Ben and I took this week off to build a fence and put in the vegetable garden. It has poured down rain every day. The soil was perfect for tilling a week and a half ago; now it is a soggy mess.
Monday was the only day the forecast didn’t guarantee rain, so we took Nora to the zoo. We saw:
- a male black bear named “Tough” get the bejeezus scared out of him by an intimating, glossy black female (all she did was approach him quickly);
- a really big frog;
- a cougar who took a particular interest in Nora and kept looking from her to me, as if asking me for permission to let her in to play (or be eaten);
- a baby elephant messing with a huge log in the swimming hole (I kept thinking of my mother-in-law who has a weakness for baby elephants — she would have been a puddle);
- two otters who thought very highly of themselves, displaying back-flip skills against the aquarium glass;
- some primates, who make one question the whole concept of a zoo, so human and forlorn do they appear;
- and a pride of lions casually lounging on some rocks. They looked like they could jump the ravine and pick off a few middle schoolers any time they felt like it.
Farmer wanna-be that I am, my favorite exhibit was the family farm, with miniature cows, goats, chickens and a raised bed garden. I now want raised beds. This would be advantage in a number of ways, the biggest one being there would be no annual argument about if we should till and when we should till. You build the bed, put great soil in it and leave it the hell alone. The soil doesn’t get trampled by dogs and toddlers and it warms faster in the spring, so early planting can begin without concern about the tiller wrecking early crops come May. And they look cool.

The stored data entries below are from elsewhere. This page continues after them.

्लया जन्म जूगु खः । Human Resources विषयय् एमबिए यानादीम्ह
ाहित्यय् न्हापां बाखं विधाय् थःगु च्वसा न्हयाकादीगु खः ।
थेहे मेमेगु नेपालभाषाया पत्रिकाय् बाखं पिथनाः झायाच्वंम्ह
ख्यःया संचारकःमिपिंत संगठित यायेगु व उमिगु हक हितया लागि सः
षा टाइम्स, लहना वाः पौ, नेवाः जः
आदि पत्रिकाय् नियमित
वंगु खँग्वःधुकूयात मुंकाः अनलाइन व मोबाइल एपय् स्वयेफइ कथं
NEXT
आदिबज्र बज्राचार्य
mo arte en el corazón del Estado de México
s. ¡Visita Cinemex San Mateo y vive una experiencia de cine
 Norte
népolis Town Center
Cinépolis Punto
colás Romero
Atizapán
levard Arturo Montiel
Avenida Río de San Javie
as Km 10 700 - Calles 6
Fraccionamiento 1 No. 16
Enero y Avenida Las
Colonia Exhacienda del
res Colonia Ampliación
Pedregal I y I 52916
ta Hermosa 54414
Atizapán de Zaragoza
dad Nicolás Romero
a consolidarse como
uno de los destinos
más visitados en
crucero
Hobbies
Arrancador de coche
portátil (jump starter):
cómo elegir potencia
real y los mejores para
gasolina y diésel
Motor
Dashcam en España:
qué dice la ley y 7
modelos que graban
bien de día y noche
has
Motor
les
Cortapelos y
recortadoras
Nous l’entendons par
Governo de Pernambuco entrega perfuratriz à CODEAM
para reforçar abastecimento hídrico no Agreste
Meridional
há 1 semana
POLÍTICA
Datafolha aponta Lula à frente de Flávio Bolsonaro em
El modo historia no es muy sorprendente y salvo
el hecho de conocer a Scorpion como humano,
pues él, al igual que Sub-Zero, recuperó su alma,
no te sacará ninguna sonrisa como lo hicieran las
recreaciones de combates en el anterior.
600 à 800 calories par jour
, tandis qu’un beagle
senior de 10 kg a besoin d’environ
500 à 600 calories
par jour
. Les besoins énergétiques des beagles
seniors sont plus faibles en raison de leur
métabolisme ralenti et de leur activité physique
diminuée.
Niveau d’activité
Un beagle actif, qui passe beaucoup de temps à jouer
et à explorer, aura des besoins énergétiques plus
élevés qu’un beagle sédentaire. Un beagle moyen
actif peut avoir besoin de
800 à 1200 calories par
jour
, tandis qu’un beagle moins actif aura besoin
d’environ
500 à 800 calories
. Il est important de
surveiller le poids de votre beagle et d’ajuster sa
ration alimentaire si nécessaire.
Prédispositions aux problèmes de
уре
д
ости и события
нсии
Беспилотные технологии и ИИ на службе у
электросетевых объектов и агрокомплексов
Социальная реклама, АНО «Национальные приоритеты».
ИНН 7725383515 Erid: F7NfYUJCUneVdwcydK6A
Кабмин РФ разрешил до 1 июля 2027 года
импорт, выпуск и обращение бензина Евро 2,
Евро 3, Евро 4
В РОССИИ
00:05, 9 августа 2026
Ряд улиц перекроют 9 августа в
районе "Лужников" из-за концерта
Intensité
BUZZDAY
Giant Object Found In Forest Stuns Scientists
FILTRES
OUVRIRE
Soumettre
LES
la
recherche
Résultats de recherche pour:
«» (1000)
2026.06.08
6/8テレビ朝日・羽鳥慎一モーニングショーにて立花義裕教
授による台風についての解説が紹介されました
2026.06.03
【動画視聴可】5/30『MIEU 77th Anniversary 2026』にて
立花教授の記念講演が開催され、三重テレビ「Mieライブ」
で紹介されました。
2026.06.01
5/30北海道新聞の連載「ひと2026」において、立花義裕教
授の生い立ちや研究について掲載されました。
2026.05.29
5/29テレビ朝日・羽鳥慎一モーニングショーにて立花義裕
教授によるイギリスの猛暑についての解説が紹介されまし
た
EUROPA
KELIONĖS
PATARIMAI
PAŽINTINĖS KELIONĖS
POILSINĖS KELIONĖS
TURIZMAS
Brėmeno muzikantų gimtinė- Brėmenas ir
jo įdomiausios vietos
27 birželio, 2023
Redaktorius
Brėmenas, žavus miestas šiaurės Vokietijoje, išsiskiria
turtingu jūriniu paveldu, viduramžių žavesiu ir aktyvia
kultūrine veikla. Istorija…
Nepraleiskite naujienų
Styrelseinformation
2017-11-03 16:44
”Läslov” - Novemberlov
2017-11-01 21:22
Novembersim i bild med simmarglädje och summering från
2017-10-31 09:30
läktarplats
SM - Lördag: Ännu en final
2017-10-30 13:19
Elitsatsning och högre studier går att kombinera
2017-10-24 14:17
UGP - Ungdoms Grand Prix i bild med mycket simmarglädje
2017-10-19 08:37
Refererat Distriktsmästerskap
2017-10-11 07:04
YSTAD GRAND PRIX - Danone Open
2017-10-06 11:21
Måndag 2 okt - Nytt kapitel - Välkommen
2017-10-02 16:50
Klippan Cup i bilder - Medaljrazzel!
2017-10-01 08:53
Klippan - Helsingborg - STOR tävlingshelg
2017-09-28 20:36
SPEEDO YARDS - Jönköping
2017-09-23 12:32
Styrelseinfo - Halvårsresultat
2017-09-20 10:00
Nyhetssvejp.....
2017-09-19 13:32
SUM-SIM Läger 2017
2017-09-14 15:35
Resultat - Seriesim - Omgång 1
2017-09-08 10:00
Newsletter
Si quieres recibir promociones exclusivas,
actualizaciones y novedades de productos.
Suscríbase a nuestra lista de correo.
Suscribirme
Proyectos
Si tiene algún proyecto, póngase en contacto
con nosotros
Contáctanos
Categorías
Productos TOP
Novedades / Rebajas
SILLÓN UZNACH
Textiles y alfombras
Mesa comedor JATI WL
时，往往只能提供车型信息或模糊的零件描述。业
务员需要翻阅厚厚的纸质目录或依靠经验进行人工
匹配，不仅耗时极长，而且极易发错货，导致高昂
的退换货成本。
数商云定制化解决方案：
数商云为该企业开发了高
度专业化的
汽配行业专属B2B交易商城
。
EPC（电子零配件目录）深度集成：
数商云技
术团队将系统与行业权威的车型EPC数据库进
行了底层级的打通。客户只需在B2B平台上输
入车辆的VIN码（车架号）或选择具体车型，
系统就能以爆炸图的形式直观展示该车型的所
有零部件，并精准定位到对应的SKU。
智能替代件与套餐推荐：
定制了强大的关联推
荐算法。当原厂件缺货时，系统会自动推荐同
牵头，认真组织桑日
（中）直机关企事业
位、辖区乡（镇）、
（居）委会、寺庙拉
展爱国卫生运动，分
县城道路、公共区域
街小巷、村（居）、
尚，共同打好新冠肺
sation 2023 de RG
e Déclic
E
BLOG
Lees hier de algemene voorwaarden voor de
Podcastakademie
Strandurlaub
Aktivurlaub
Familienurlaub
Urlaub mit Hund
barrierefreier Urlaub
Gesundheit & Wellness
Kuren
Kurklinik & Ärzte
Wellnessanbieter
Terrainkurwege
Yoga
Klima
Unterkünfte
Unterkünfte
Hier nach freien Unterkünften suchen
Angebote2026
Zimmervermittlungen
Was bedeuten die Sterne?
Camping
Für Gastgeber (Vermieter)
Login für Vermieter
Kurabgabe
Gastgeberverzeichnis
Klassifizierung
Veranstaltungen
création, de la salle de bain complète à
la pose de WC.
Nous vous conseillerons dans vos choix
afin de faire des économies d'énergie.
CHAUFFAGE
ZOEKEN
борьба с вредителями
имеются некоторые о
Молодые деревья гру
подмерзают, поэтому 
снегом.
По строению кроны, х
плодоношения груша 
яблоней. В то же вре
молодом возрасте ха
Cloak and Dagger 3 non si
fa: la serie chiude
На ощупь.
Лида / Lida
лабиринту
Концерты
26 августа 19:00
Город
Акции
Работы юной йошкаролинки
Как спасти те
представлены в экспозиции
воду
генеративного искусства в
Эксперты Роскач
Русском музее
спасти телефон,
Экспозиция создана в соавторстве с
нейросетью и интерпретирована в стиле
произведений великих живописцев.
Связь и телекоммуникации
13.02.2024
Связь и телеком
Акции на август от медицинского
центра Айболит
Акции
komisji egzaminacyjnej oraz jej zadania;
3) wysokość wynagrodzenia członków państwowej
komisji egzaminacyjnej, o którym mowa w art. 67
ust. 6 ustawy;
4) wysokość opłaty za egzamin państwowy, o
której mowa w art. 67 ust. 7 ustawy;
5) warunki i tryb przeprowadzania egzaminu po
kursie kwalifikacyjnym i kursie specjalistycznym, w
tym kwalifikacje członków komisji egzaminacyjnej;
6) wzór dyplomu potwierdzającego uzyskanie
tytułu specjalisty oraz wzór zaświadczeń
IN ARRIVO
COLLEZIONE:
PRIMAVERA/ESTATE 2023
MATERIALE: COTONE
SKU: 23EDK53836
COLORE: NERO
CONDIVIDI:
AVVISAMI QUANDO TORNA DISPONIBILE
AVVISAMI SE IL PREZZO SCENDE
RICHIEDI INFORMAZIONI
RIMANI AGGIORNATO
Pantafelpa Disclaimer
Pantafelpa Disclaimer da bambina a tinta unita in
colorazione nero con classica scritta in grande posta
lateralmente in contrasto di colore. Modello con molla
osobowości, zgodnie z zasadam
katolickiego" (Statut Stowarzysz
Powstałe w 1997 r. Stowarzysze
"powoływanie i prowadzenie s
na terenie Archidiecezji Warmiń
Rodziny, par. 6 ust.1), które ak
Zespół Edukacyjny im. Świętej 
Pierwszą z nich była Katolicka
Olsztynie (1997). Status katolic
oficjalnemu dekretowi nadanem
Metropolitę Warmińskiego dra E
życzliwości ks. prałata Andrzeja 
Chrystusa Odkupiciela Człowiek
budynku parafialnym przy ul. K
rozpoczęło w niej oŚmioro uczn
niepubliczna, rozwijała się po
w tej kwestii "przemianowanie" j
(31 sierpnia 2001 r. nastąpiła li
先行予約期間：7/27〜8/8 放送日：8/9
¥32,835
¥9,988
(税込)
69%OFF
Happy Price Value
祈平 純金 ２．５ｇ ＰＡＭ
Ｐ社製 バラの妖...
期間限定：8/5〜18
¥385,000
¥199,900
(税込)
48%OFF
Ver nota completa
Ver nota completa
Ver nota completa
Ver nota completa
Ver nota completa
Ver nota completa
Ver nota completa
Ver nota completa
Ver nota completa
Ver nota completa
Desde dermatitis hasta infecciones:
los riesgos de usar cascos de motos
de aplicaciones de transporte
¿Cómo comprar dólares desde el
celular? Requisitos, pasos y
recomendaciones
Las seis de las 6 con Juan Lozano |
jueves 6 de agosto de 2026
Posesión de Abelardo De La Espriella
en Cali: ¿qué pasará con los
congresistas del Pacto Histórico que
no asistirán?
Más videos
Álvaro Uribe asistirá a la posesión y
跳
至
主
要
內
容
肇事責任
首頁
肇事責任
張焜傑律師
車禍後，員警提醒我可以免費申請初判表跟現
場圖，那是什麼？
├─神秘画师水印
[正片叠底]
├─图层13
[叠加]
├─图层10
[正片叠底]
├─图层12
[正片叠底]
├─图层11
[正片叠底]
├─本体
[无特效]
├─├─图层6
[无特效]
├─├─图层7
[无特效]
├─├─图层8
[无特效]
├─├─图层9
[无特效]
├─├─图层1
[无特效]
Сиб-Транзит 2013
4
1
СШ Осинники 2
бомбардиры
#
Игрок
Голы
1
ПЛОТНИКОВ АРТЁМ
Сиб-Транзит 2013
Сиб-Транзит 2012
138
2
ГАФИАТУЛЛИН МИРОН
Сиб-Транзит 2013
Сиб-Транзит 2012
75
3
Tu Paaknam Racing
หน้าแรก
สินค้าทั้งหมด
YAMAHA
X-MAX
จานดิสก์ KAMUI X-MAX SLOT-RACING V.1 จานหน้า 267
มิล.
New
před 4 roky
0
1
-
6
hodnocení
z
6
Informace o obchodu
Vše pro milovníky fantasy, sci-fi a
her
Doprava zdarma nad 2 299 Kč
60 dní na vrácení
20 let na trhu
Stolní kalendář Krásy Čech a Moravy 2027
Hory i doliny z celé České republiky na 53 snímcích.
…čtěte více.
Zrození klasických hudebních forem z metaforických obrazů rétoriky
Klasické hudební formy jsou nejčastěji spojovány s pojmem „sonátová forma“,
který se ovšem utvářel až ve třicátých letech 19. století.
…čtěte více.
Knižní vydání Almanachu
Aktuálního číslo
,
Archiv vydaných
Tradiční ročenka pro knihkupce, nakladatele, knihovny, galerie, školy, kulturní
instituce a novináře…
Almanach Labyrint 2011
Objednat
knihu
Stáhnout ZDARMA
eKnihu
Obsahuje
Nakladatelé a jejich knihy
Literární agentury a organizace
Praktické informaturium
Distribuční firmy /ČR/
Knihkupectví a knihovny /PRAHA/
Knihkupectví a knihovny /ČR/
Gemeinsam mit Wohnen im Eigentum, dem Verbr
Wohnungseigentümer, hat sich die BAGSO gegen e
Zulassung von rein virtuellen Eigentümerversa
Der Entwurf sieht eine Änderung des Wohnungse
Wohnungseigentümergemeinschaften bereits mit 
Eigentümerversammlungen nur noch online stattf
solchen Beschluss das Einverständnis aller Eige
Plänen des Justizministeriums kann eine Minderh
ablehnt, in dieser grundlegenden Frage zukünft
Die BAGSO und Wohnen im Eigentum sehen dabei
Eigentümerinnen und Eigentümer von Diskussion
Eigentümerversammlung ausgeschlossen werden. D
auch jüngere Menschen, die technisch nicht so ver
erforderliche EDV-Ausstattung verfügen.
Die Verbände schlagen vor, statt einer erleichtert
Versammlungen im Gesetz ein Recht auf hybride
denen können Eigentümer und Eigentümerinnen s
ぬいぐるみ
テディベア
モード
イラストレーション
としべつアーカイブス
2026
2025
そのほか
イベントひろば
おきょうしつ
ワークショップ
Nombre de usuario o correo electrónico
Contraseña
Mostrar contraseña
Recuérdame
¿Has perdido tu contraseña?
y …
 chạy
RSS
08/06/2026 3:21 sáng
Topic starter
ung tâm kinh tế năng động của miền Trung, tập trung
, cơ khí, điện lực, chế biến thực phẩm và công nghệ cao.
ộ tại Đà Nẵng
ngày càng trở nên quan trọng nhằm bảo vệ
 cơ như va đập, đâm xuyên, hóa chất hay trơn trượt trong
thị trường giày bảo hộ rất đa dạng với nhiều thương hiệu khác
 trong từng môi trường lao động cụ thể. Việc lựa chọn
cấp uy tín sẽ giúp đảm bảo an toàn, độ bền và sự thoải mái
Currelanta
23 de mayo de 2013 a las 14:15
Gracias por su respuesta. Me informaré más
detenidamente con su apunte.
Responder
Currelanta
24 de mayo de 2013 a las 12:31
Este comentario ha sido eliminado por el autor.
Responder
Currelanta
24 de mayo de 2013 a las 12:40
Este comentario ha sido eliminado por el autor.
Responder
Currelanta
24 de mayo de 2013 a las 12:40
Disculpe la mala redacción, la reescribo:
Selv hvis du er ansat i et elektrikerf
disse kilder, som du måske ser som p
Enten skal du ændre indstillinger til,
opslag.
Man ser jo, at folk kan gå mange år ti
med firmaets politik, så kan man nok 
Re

It’s ten years since we moved to Portland, the webs between our toes have fully formed — so we forged ahead on constructing the fence around our garden, it is nearly complete. Putting in the garden beds will have to wait for a few weeks of dry weather. I’m trying to roll with it, but sometimes I get a bit uptight about gardening. I strive for Martha Stewart like tidyness in the garden which is not realistic without a staff of dozens and oodles of cash. And she doesn’t have a toddler to contend with. Nora’s garden enthusiasm is strong, but she’s a soil tromper and will tear open a seed packet and fling seeds every which way. My only hope of keeping her as my garden companion is to chill out.
In the meantime, I can catch-up on laundry, because if Martha Stewart saw my basement right now, she’d be appalled. Do I care what she thinks? Not really. But Nora’s almost out of clean underwear.